FAS (CD95)-INDEPENDENT ISLET ALLOGRAFT DESTRUCTION MEDIATED BY CD4+ ISLET-SPECIFIC T CELLS

Abstract

120 Previous studies have shown that pathogenic, islet-specific CD8 T cells derived from non-obese diabetic (NOD) mice are restricted to MHC antigens expressed by islet β cells. However, islet-specific CD4 T cells have also been shown to trigger islet destruction in vivo independently from CD8 T cells or B cells. One example of CD4+, pathogenic T cells is illustrated by BDC2.5 T cell receptor (TCR) transgenic mice specific for an unidentified islet antigen presented in association with NOD MHC class II (I-Ag7).
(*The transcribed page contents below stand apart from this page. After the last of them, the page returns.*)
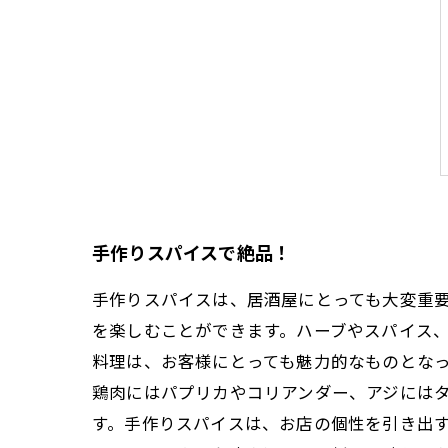
手作りスパイスで絶品！
手作りスパイスは、居酒屋にとっても大変重
を楽しむことができます。ハーブやスパイス
料理は、お客様にとっても魅力的なものとな
鶏肉にはパプリカやコリアンダー、アジには
す。手作りスパイスは、お店の個性を引き出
The nature of such CD4-mediated islet damage is unclear, since islets are generally regarded as being devoid of class II MHC antigen expression. Purpose: The purpose of this study was to determine whether BDC2.5 TCR transgenic T cells could mediate the destruction of islet allografts that were MHC class II disparate to the NOD. Methods: NOD BDC2.5 TCR transgenic mice were bred onto the NODscid background to eliminate detectable non-transgenic (endogenous) TCR specificities (BDC2.5scid). BDC2.5scid T cells failed to respond to allogeneic C57Bl/6 (B6, H-2b) antigen presenting cells (APC) in vitro but did respond to either NOD or B6 islet cell antigen in association with NOD APCs. Streptozotocin-induced diabetic NODscid mice were grafted with B6 islet or thyroid grafts at opposite poles of the left kidney capsule. Recipients were either untreated, or were challenged with 106 BDC2.5scid spleen cells intraperitoneally. Results: BDC2.5scid T cells triggered rapid destruction of 7/7 B6 islet allografts in a mean of 11 days post T cell transfer. However, none of the B6 thyroid grafts were damaged, indicating the tissue-specificity of the response. Furthermore, BDC2.5scid also mediated acute destruction of Fas-deficient B6 lpr (5/5 grafts destroyed in 14 days), indicating that interaction with Fas on the target islet was not required for target damage. Conclusions: These results indicate that islet-specific BDC2.5scid T cells can rapidly trigger destruction of islet allografts that cannot express the MHC class II restriction molecule required for CD4 T cell recognition. This result supports an inflammatory mechanism of islet damage resulting from CD4 T cell interaction with host-type APCs in vivo. Furthermore, this effector pathway appears to be Fas-independent, in distinction from previous findings with islet-specific CD8 T cells that have been shown to induced islet damage via a Fas-dependent mechanism.